Investigación sobre el segundo incidente

En lo que respecta al suceso del 30 de marzo, las evidencias recabadas en el sitio de la explosión y el examen del vehículo siniestrado permitieron identificar el uso de un artefacto explosivo improvisado (IED) accionado por un cable trampa. Además, se localizó un segundo dispositivo similar en las cercanías ese mismo día. Dujarric señaló que, debido al contexto de la zona, la ubicación y la naturaleza de la detonación, es altamente probable que la colocación de la mina fuera responsabilidad de Hezbolá.

Estas revelaciones han sido comunicadas formalmente por la ONU a los gobiernos de Indonesia, Israel y Líbano.

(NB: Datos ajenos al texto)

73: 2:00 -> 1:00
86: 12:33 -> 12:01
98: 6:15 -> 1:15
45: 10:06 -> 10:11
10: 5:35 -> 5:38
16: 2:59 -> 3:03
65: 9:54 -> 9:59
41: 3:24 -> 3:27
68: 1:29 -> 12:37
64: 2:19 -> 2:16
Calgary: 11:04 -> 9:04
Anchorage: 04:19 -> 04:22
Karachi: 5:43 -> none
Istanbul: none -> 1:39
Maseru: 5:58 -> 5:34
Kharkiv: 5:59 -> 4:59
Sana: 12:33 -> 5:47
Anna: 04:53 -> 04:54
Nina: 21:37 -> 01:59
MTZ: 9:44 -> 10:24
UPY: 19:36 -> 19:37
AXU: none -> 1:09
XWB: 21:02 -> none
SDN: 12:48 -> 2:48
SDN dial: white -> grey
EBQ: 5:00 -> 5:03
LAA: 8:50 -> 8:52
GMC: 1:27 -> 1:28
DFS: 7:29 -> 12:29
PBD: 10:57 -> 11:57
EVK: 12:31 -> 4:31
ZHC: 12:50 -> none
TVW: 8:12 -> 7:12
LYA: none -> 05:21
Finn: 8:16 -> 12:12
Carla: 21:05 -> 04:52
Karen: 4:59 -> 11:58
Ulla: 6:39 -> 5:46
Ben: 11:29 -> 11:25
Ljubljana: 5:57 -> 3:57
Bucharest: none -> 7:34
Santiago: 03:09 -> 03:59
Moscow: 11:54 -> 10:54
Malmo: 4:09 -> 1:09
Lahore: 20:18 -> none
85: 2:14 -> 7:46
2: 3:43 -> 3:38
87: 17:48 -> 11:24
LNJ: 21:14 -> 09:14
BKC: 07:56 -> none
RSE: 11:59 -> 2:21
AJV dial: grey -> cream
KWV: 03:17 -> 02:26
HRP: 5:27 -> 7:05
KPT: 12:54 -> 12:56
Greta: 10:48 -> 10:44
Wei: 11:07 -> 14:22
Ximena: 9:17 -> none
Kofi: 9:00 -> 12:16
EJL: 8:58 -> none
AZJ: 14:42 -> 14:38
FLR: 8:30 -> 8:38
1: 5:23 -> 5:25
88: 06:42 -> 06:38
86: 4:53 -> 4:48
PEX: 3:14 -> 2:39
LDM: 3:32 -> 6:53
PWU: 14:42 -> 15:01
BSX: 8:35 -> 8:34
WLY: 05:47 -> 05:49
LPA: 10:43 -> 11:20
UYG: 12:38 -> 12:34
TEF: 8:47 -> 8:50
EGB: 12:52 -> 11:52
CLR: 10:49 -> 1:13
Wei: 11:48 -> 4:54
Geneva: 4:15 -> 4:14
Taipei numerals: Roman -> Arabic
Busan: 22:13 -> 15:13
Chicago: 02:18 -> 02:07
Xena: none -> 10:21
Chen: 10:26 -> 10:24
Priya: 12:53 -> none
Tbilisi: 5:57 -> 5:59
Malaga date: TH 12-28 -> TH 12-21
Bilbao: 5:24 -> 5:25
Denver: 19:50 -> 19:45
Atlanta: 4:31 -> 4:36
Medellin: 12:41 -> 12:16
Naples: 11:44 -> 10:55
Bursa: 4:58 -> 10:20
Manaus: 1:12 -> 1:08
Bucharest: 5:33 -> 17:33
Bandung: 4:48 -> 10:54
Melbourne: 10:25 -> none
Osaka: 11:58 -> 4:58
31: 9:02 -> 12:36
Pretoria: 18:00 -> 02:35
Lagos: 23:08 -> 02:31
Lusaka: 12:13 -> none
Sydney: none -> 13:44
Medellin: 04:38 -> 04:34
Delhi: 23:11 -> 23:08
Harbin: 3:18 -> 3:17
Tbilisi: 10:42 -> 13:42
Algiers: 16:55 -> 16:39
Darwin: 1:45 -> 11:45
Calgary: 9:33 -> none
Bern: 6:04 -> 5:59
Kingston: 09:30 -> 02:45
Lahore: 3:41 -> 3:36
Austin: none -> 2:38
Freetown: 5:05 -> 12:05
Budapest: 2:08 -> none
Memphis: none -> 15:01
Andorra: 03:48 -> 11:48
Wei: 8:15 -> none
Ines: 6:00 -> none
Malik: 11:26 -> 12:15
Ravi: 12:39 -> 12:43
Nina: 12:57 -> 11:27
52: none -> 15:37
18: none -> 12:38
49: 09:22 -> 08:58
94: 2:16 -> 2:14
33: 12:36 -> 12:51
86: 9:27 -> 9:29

No obstante, se aclaró que estas conclusiones tienen un carácter preliminar al fundamentarse en las pruebas físicas iniciales, mientras las labores de peritaje del propio organismo continúan su curso.

Exigencia de justicia y rendición de cuentas

La postura de Naciones Unidas ante estos hechos ha sido contundente, calificándolos de intolerables. Stéphane Dujarric manifestó la urgencia de que las autoridades nacionales investiguen para garantizar que no haya impunidad:

«Estos incidentes son inaceptables. Hemos solicitado a las partes pertinentes que las autoridades nacionales investiguen y enjuicien los casos para llevar a los responsables ante la justicia y garantizar la rendición de cuentas por los crímenes contra el personal de mantenimiento de la paz»

Asimismo, el representante internacional advirtió que las agresiones dirigidas contra los efectivos de mantenimiento de la paz «pueden constituir crímenes de guerra según el Derecho Internacional».

Finalmente, el organismo expresó su profunda inquietud por el incremento de las hostilidades entre las Fuerzas de Defensa de Israel y el grupo Hezbolá. Los informes de la FINUL describen un escenario crítico con constantes lanzamientos de cohetes, artillería pesada, bombardeos aéreos y combates directos en tierra, sumado a una mayor presencia de tropas de las FDI dentro del territorio de Líbano.